Circus Train: We took an overnight train from Yogya to Jakarta. We have dubbed it the circus train for the following reasons. Within 30 min of departing the station train stewards and stewardess were in the aisle on after another. Coffee, Newspapers, Hot plate of Food, Mystery box food, Dried fish in a box, Future orders of food (about 5 of them came by), the toy cart man, and my personal favorite the blanket man.

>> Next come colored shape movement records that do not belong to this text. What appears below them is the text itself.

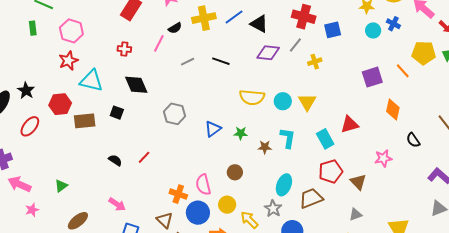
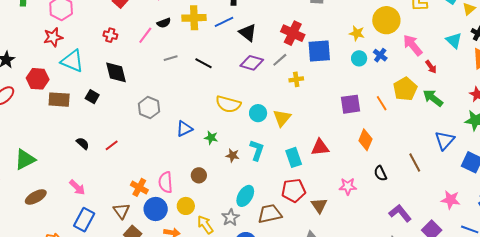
blue square: (333, 30) -> (319, 51), size x1.4
yellow pentagon: (424, 53) -> (405, 89), turned 30
green triangle: (61, 186) -> (25, 160), size x1.6

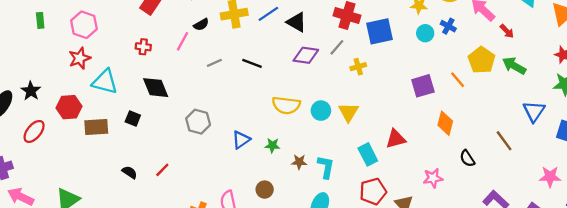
cyan L-shape: (257, 150) -> (326, 167), moved

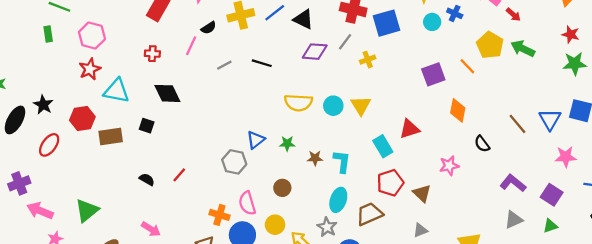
blue triangle: (534, 111) -> (550, 119), moved
gray hexagon: (198, 122) -> (234, 162), moved

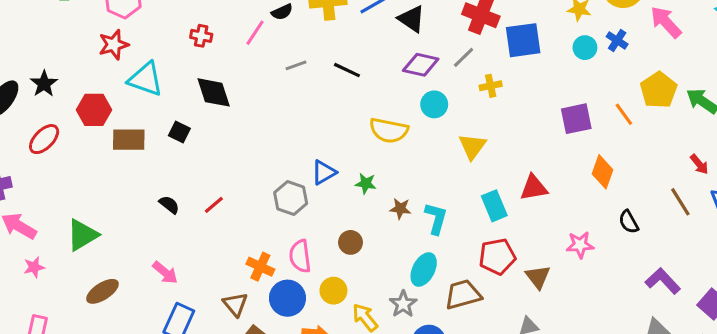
red arrow: (513, 15) -> (699, 164), moved
cyan circle: (333, 106) -> (434, 104), moved

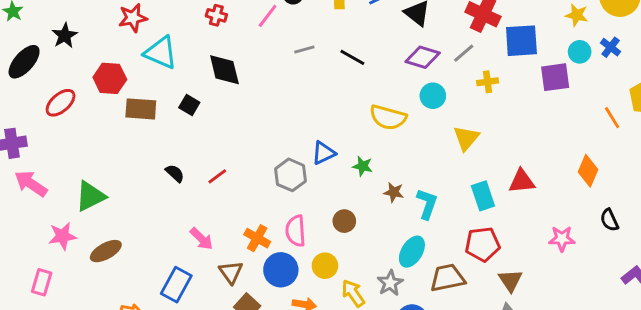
black star: (44, 84) -> (65, 36), moved
purple square: (576, 119) -> (555, 77), moved
pink star: (34, 267) -> (62, 236), moved, size x1.4
pink arrow: (165, 273) -> (202, 239), moved
brown triangle: (538, 277) -> (510, 280), moved

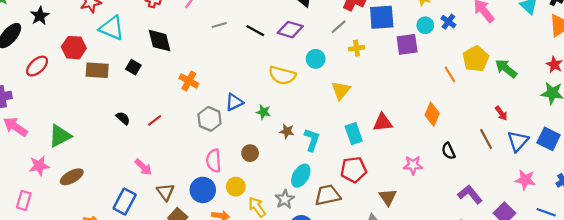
purple diamond: (423, 57) -> (290, 30), moved
orange cross: (257, 238) -> (189, 81), moved
brown triangle: (510, 280) -> (388, 197), moved

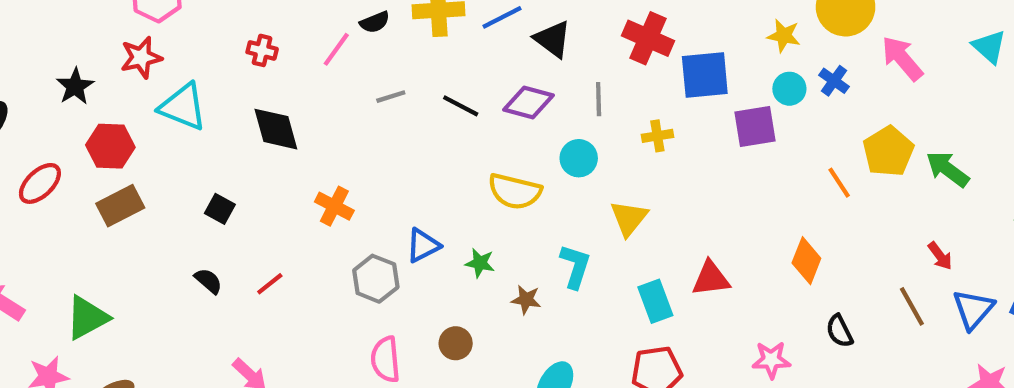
black star: (40, 16) -> (75, 86), moved
gray line: (339, 27) -> (599, 99), moved, turned -49
black square: (133, 67) -> (220, 209), moved
brown rectangle: (97, 70) -> (120, 206), moved, turned -30
cyan L-shape: (312, 140) -> (575, 266), moved

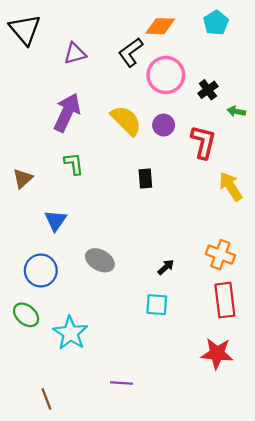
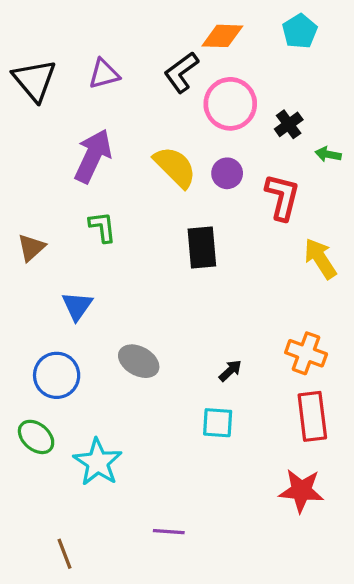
black triangle: (25, 30) -> (34, 80), moved
black rectangle: (145, 178) -> (202, 247), size x1.5

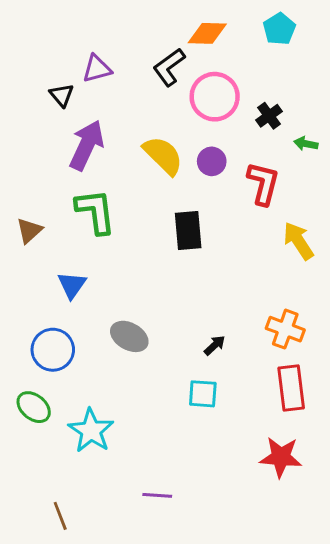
black triangle: (34, 80) -> (62, 95), moved, size x0.6
green L-shape: (102, 227) -> (95, 211), size x1.6

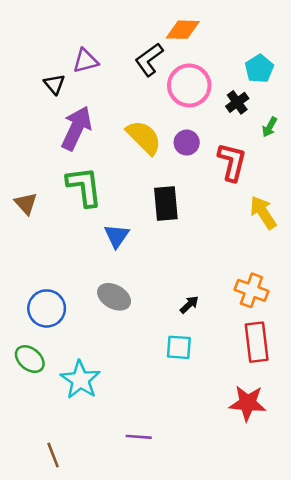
cyan pentagon: (279, 29) -> (259, 69), moved
green arrow: (306, 144) -> (270, 127), turned -72
brown triangle: (29, 231) -> (26, 203), turned -30
blue triangle: (72, 285) -> (117, 236), moved

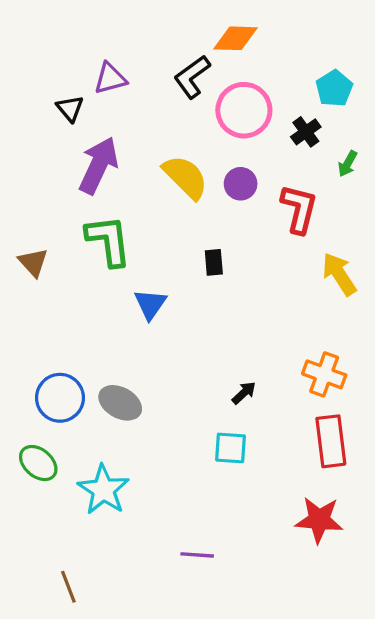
black rectangle: (166, 203) -> (214, 262), size x0.6
gray ellipse: (114, 297) -> (120, 403), moved
purple line: (139, 437) -> (197, 555), moved

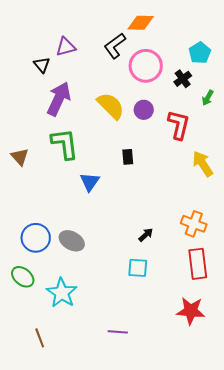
brown line: (68, 587) -> (40, 338), moved

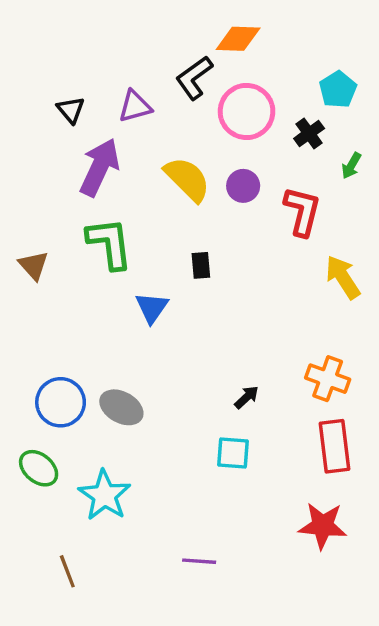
purple triangle: (66, 47) -> (135, 106), moved
black rectangle: (128, 157) -> (201, 265), moved

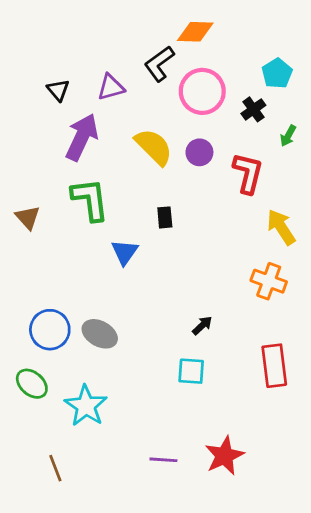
orange cross: (328, 379) -> (269, 281), moved
red star: (323, 526) -> (224, 456), moved, turned -30

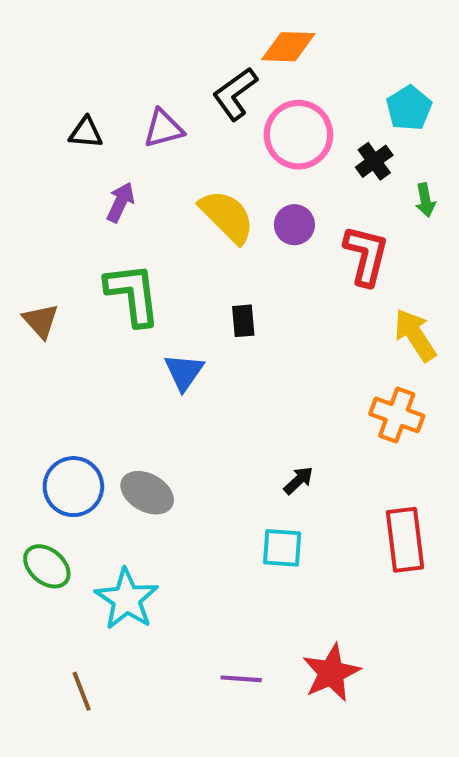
black triangle: (58, 90) -> (86, 133), turned -45
green arrow: (288, 136) -> (425, 200), turned -40
purple arrow: (82, 137) -> (121, 202), size x0.6

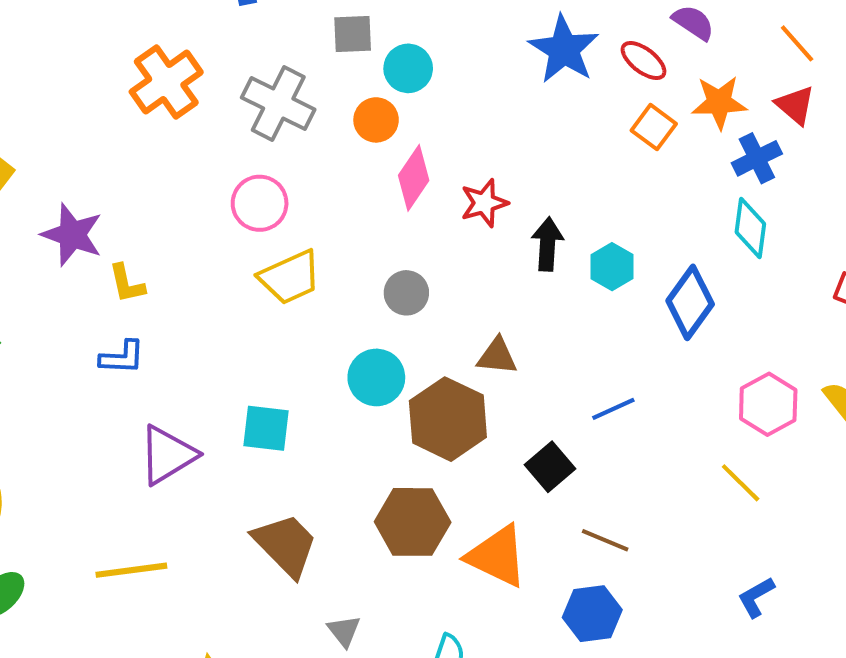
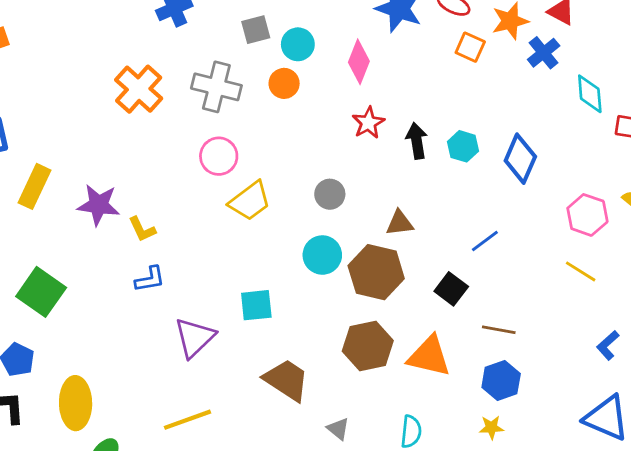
pink diamond: (414, 178) -> (359, 62), moved
cyan diamond: (750, 228) -> (590, 94), moved

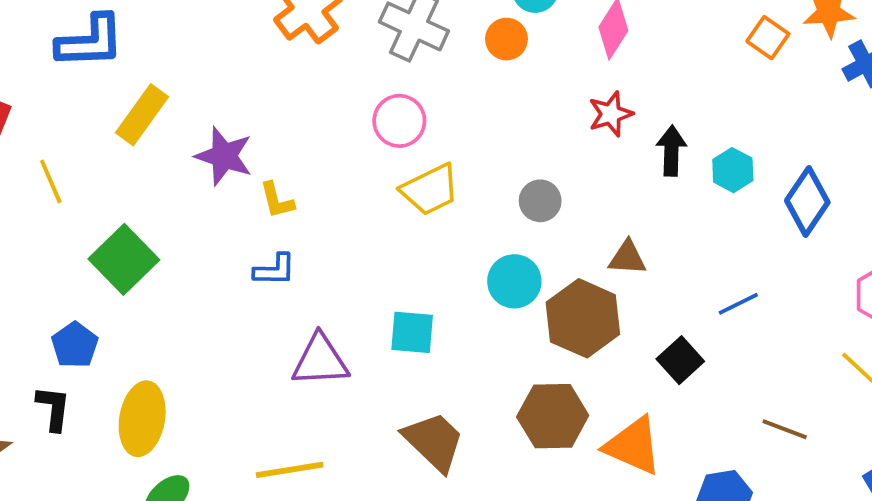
brown line: (499, 330) -> (785, 429), moved
purple triangle: (195, 338) -> (320, 360), turned 30

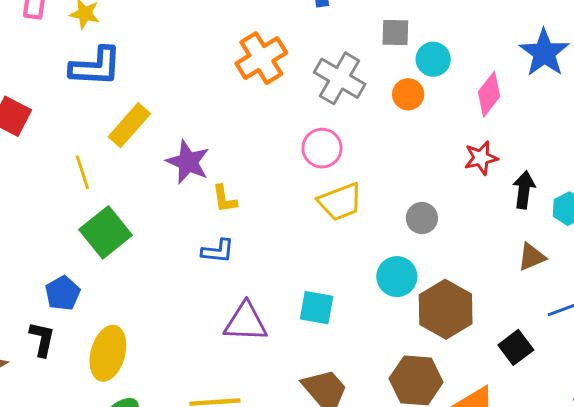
yellow line: (51, 182) -> (82, 172), moved
brown triangle: (627, 258) -> (532, 257), moved, turned -32

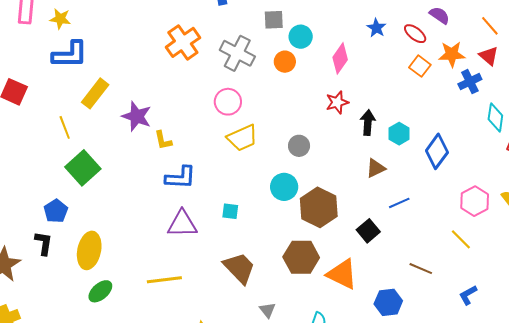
blue star: (544, 53) -> (376, 28), size x0.6
blue L-shape: (218, 251) -> (180, 178), moved, size x1.4
cyan square: (317, 308) -> (230, 211), size x0.7

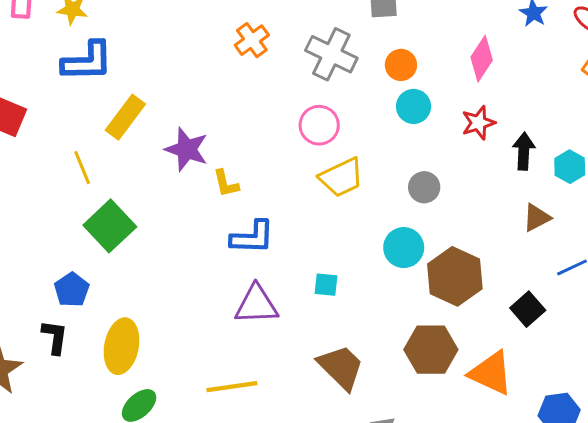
cyan circle: (301, 37) -> (414, 106), moved
orange cross: (183, 42) -> (252, 40), size x0.7

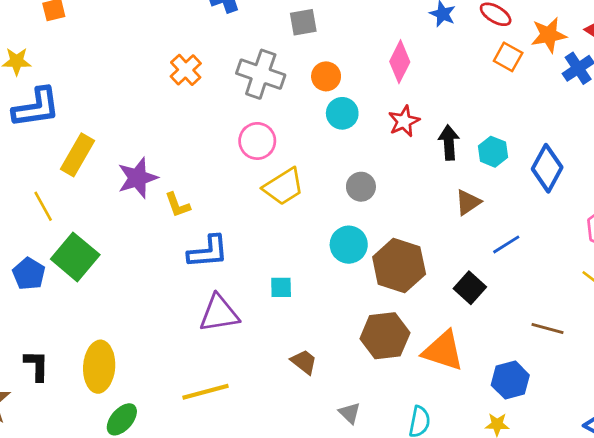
purple star: (187, 149) -> (138, 178), turned -30
blue pentagon: (72, 290) -> (29, 274), moved
brown trapezoid: (341, 367) -> (304, 362), size x0.6

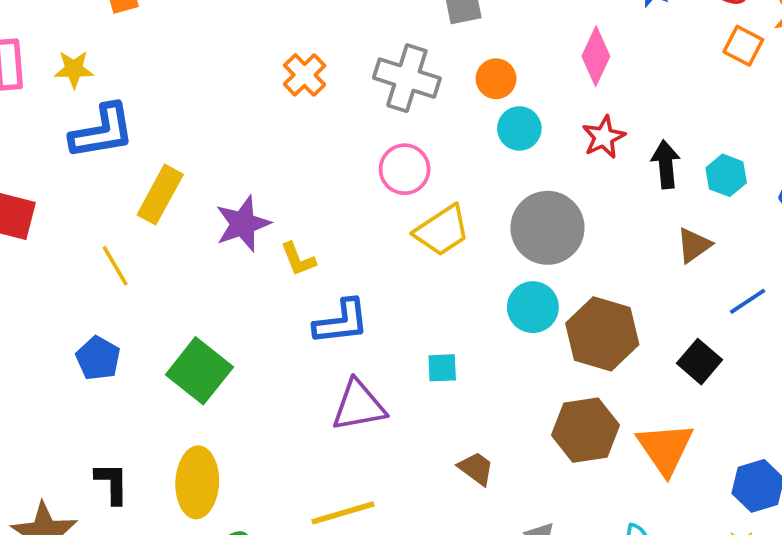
gray circle: (361, 187) -> (547, 228), size x1.8
green square: (75, 257) -> (199, 371), moved
orange triangle: (443, 351) -> (665, 448), turned 39

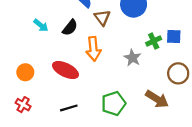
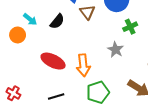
green cross: (154, 41) -> (130, 27), moved
orange arrow: (93, 49) -> (83, 65), moved
orange circle: (25, 72) -> (18, 35), moved

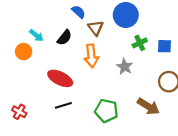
orange arrow: (83, 65) -> (91, 56), moved
green pentagon: (98, 92) -> (106, 111), turned 30
black line: (56, 96) -> (63, 105), moved

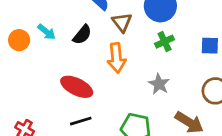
green cross: (140, 43) -> (165, 42), moved
orange circle: (24, 52) -> (19, 40), moved
gray star: (125, 67) -> (159, 84), moved

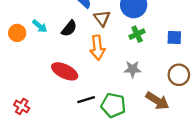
gray star: (159, 84) -> (132, 69), turned -30
black line: (81, 121) -> (86, 100), moved

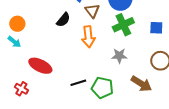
cyan arrow: (40, 26) -> (14, 42), moved
green cross: (137, 34) -> (123, 25), size x1.5
red ellipse: (65, 71) -> (40, 66), moved

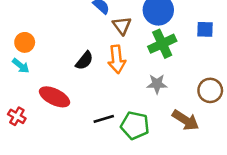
black semicircle: (63, 20) -> (84, 61), moved
blue square: (156, 28) -> (205, 29), moved
red cross: (21, 89) -> (17, 116), moved

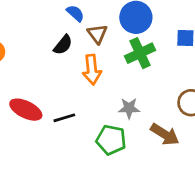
black semicircle: (84, 61) -> (63, 45), moved
gray star: (157, 84) -> (129, 108), moved
black line: (104, 119) -> (64, 118), moved

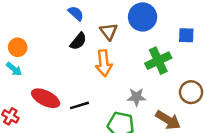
blue semicircle: (75, 13) -> (76, 13), moved
green cross: (140, 53) -> (158, 61), moved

All in all Indonesia was an interesting introduction to SE Asia. Although I always want to spend more time than I have in a country I was ready to go to Malaysia.
Sunday, August 9, 2009
Country to City...
I've been laying low for the most part in Australia, spending time with the Rodgers and road tripping to Sydney in a campervan with Emily. We got into Sydney on Thursday night and had a walk around the city. I guess I have never really experienced a city before but for some reason I was enthralled by everything that was going on. Businessmen on their way home from work in their handsome suits, women plowing by me in heels I couldn't even imagine walking in. They could have been wearing tennis shoes but the sound of the click-clack made me smile and give them silent high fives because there is no way some of those shoes could have been that comfortable. Men picking up bouquets of flowers off the streets to bring home. Peering into pubs and seeing the gathering of a happy hour group, glad the day is over. Waiting for traffic lights to change so everyone could walk across the busy intersections, occasionally someone would sneak across when the man was still red and you could see the jealous/nervous on lookers still waiting patiently for the signal to change. Passing by store fronts, re doing their display windows or doing construction, or passing through China town seeing whole roasted ducks in the window. Cities are full of life. Although I don't think I could ever live in a major city, simply because I don't have the patience to wait for the signal to change or sit in traffic, or on a crowded bus or train I have come to appreciate walking slowly and admiring all the different events going on.